Most of you will know the thread that span the spool that wove the fabric behind this release but there is a skein of gold which makes it worth restating. I am acutely aware of horrendous mixed metaphors in that previous sentence, but what the hell - I'm in heart-on-the-sleeve mode and don't intend to edit any of this. This CD is the product of a fan who clubbed together airfares, pulled in favours, laid hard cash on the line, sweated blood to rehearse, play, mix and market. If I could play a single note, this is the one fan I'd want.

After the washed out cover that murdered 'The Island Years' this boasts one of the best photos to grace a Kevin Ayers album in recent (or any?) years. This is a lovely and glossy production. Ocean, palm trees, guitar and a sense of vastness merge beneath an immense sky. Sunrise or sunset? A new dawn or the fading day before the velvet night? A wonderful mystery. I can picture the letter already from Clever Dick of Liverpool pointing out that all ocean views in California must look to the west and therefore, even without John Wayne riding into it, this must be a sunset. Not so quick, Dick - keep going west and it's Japan which is the east and the Land of the Rising Sun. Ha - QED.

No arguments about the music however. You will not believe that these gigs were prefaced by an absolute minimum of rehearsal - in that respect they acquire a fascinating perspective to offset the other live set of 1995's 'Turn The Lights Down', captured after a week of intense playing every night with the Wizards of Twiddly. Richard Derrick has chosen a personal selection of songs from 4 gigs in LA and San Francisco between 1993 and 2000. Skilfully captured on a mixture of DATs, soundboards and audience cassettes, the setlist emerges as a seamless experience with the subtleties between the different (and previous) bands a secondary factor.
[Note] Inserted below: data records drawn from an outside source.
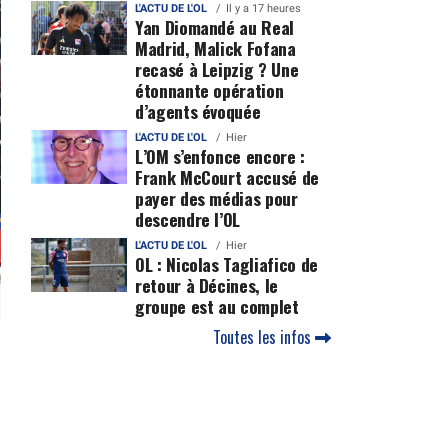
L'ACTU DE L'OL
Il y a 17 heures
Yan Diomandé au Real
Madrid, Malick Fofana
recasé à Leipzig ? Une
étonnante opération
d’agents évoquée
L'ACTU DE L'OL
Hier
L’OM s’enfonce encore :
Frank McCourt accusé de
payer des médias pour
descendre l’OL
L'ACTU DE L'OL
Hier
OL : Nicolas Tagliafico de
retour à Décines, le
groupe est au complet
Toutes les infos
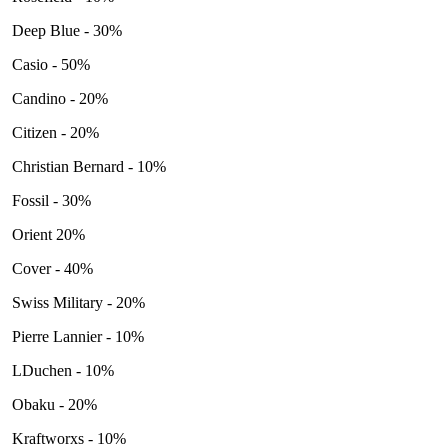
Deep Blue - 30%
Casio - 50%
Candino - 20%
Citizen - 20%
Christian Bernard - 10%
Fossil - 30%
Orient 20%
Cover - 40%
Swiss Military - 20%
Pierre Lannier - 10%
LDuchen - 10%
Obaku - 20%
Kraftworxs - 10%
I'm sure you'll know what I mean - these are songs that have opened their hearts, welcomed in Ollie, Oldfield, Summers, Hillage, Carl Bowry, Alain Berthe - there is a never-failing fascination in hearing what each brings and yet the songs still swell and grow with a dynamism and life of their own. Flute and sax add a welcome texture to the songs and some storming guitar work from both Ken Rosser and Victor Manning reminded me why I loved these sets the first time I heard the rough mixes. Miracles have been performed to the sound quality which literally sparkles.

Kevin is on fine form throughout, relaxed and bantering with a passionate crowd who appear to be sitting on his lap in places. Spontaneity at a Kevin Ayers gig is the first ingredient we would all want and recognise - the humanity of that occasional dodgy intro or outro is a vital counterpoise to understand the magnificence of what may follow; the silence in the spaces the prelude to the genius in between. This is Kevin Ayers alive.

Do not hesitate to buy this record and order a spare for grandchildren, loved ones, the unconverted and just in case the b**st**d who nicked my first copy has got his eye on you. These will disappear fast.

And make a note to vote Richard Derrick for next President.